If you’re reading this, you’re probably feeling unsettled, have a longing for something more, and wish you felt less tired and more passionate. These might be signs you’re ready for a new path. Here are eight of those signs, and some insight on how to deal with ’em.
1. You’re stressed, angry, or sad way more often than you feel at peace.
2. Life feels more like a chore than a great adventure.
3. You’re seldom in awe.
4. You find solitude uncomfortable.
5. You’re bored more often than you’re fascinated.
6. You seldom do things you loved doing as a kid.
7. You rarely laugh aloud.
8. You daydream about being elsewhere regularly.
Did you tick off most of the items on that list? Don’t worry. We’re all in this together. It can get better. Just keep reading.
A decade ago I gave up my job as a magazine editor, left my 7-year relationship, and relinquished a life of red carpets, VIP status, and free trips to glamorous locales. For what? I didn’t even know. I just knew I couldn’t let it be more of the same.
I was taking too many sleeping pills, dealing with too much stress and anxiety, and my health was crap. Plus, I ticked off nearly every item on the list above.
The new path I chose wasn’t easy. There were a lot of bumps along the way. I anticipate there’ll be more, too. But eventually I re-created my entire life—I got my dream job, ideal work-life balance, and perfect home. You can, too. Here’s how:
Start by connecting more deeply with your Essential Self.
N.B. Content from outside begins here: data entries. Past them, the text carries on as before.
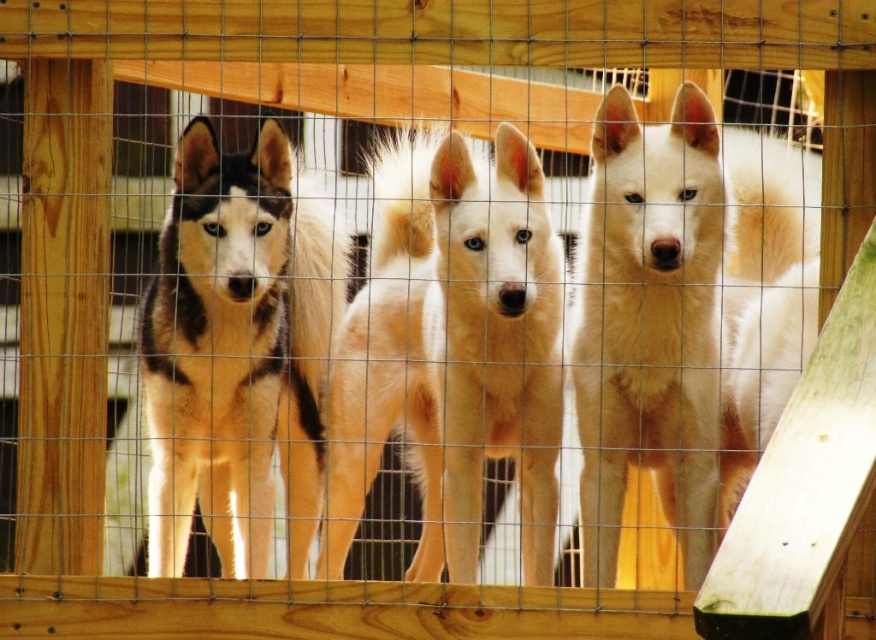 Question: Which point is farther to the camera?

Choices:
 (A) (274, 134)
 (B) (682, 205)

Answer: (A)

Question: Based on their relative distances, which object is nearer to the black and white fur at center?

Choices:
 (A) white fluffy dog at center
 (B) light brown fur at center

Answer: (B)

Question: Does light brown fur at center appear under white fluffy dog at center?

Choices:
 (A) yes
 (B) no

Answer: (A)

Question: Which point is closer to the camera taking this photo?

Choices:
 (A) (612, 428)
 (B) (338, 316)
 (C) (467, 364)

Answer: (A)

Question: Does light brown fur at center appear on the left side of white fluffy dog at center?

Choices:
 (A) yes
 (B) no

Answer: (A)

Question: Considering the relative positions of light brown fur at center and black and white fur at center in the image provided, where is light brown fur at center located with respect to black and white fur at center?

Choices:
 (A) below
 (B) above

Answer: (B) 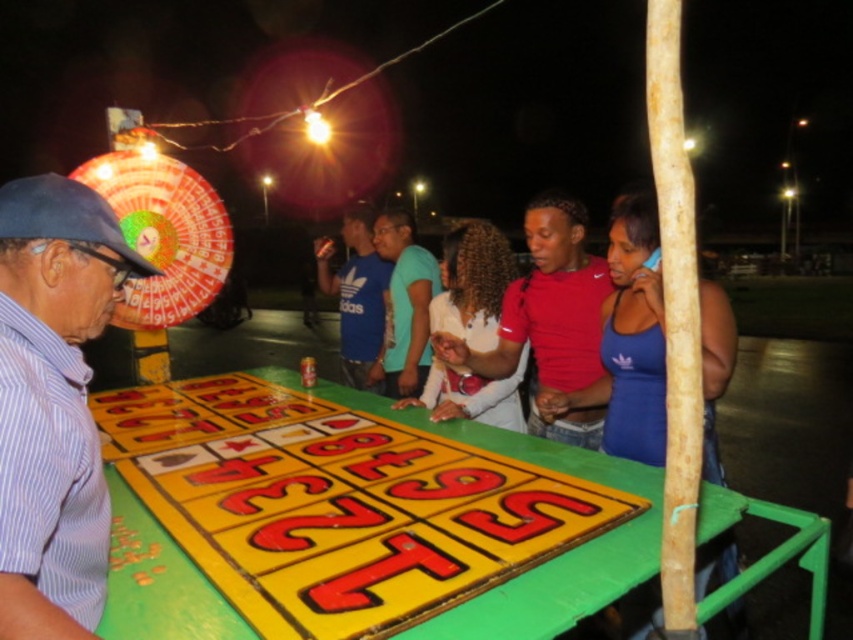 Question: Is matte pink shirt at center thinner than teal matte shirt at center?

Choices:
 (A) no
 (B) yes

Answer: (A)

Question: Estimate the real-world distances between objects in this image. Which object is closer to the teal matte shirt at center?

Choices:
 (A) striped cotton shirt at left
 (B) blue cotton shirt at center
 (C) yellow painted wood table at center
 (D) matte pink shirt at center

Answer: (B)

Question: Can you confirm if yellow painted wood table at center is bigger than teal matte shirt at center?

Choices:
 (A) yes
 (B) no

Answer: (A)

Question: Based on their relative distances, which object is farther from the blue cotton shirt at center?

Choices:
 (A) teal matte shirt at center
 (B) matte pink shirt at center
 (C) striped cotton shirt at left
 (D) yellow painted wood table at center

Answer: (C)

Question: Is yellow painted wood table at center wider than teal matte shirt at center?

Choices:
 (A) no
 (B) yes

Answer: (B)

Question: Which point appears farthest from the camera in this image?

Choices:
 (A) (128, 529)
 (B) (82, 497)
 (C) (506, 369)

Answer: (C) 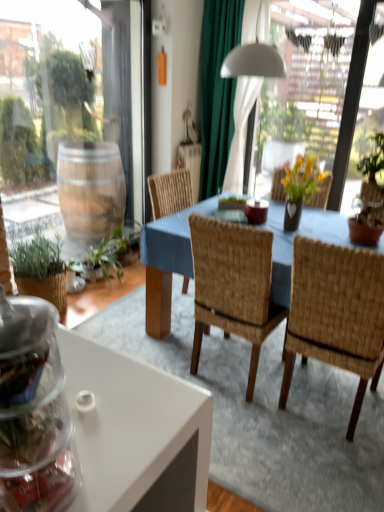 Find the location of a particular element. The image size is (384, 512). free space in front of woven wood chair at center, which is the 1th chair from left to right is located at coordinates (260, 436). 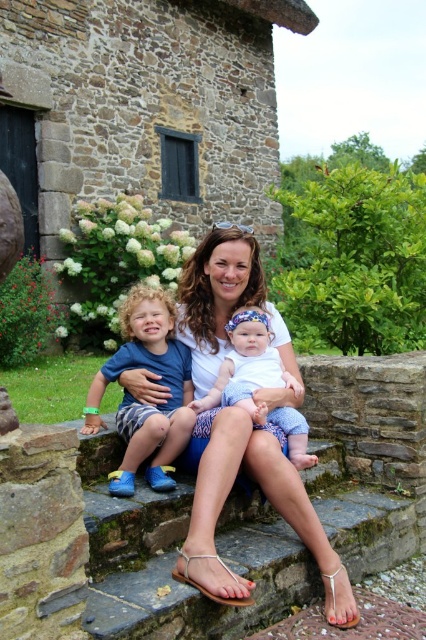 In the scene shown: Between white fabric shirt at center and blue fabric shorts at left, which one has more height?

Standing taller between the two is white fabric shirt at center.

Is point (224, 248) positioned in front of point (169, 348)?

No, (224, 248) is further to viewer.

This screenshot has height=640, width=426. What do you see at coordinates (265, 497) in the screenshot?
I see `white fabric shirt at center` at bounding box center [265, 497].

Find the location of a particular element. Image resolution: width=426 pixels, height=640 pixels. white fabric shirt at center is located at coordinates (265, 497).

Who is higher up, blue fabric shorts at left or white cotton shirt at center?

blue fabric shorts at left is above.

Consider the image. Does blue fabric shorts at left have a smaller size compared to white cotton shirt at center?

Actually, blue fabric shorts at left might be larger than white cotton shirt at center.

Locate an element on the screen. This screenshot has height=640, width=426. blue fabric shorts at left is located at coordinates (143, 403).

Which is below, white fabric shirt at center or white cotton shirt at center?

white fabric shirt at center is lower down.

Who is taller, white fabric shirt at center or white cotton shirt at center?

white fabric shirt at center

Consider the image. Who is more distant from viewer, (221, 460) or (218, 392)?

Positioned behind is point (218, 392).

This screenshot has height=640, width=426. Find the location of `white fabric shirt at center`. white fabric shirt at center is located at coordinates (265, 497).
The Essential Self is a term coined by Martha Beck—a masterful woman who coaches everyone from CEOs, famous actresses and billionaires to heroin addicts. The Essential Self is who you would be wherever, whenever you were born. Whether it’s Japan, Costa Rica, or the United States, in this century, last century, or five centuries ago, your Essential Self is who you are no matter the customs and social mores of your culture. The Essential Self adds up to your innate talents, tastes, and desires.
Most of us have designed a life not based on our Essential Selves, but on our Social Selves. The Social Self is who we think we should be, based on the customs and cultural norms of our environment and key individuals in our life. If we’ve designed a life based on our Social Self, we often find ourselves dissatisfied. We walk around wishing that life was different, that we felt different, that we lived with peace and passion.
Connecting to your Essential Self is the first step in embarking on a new path.
Next, review your thought patterns.
The Essential Self is already there within you, whole and complete. It’s often just hidden by Social Self–thinking. Things like “I have to work a 9-to-5 job or I’ll be a bag lady on the street,” “I can’t disappoint my family,” “The only way to stay safe is to do what everyone else does” are examples of Social Self–thinking.
Notice your thoughts. Do they stem from fear—worrying about not having enough or concern about losing something? If they do, they’re getting in the way of your new path, and your Essential Self. Try to dissociate yourself from the part of your brain that thinks this way. Talk to your mind as though it were a toddler having a tantrum. Offer love and compassion, but don’t buy into the drama.
Remember the bottom line.
We tend to gain a lot when we choose a path more aligned with our Essential than our Social Selves—freedom, love, energy, time, and even money. All we lose are stress, lack of energy, and unhappiness.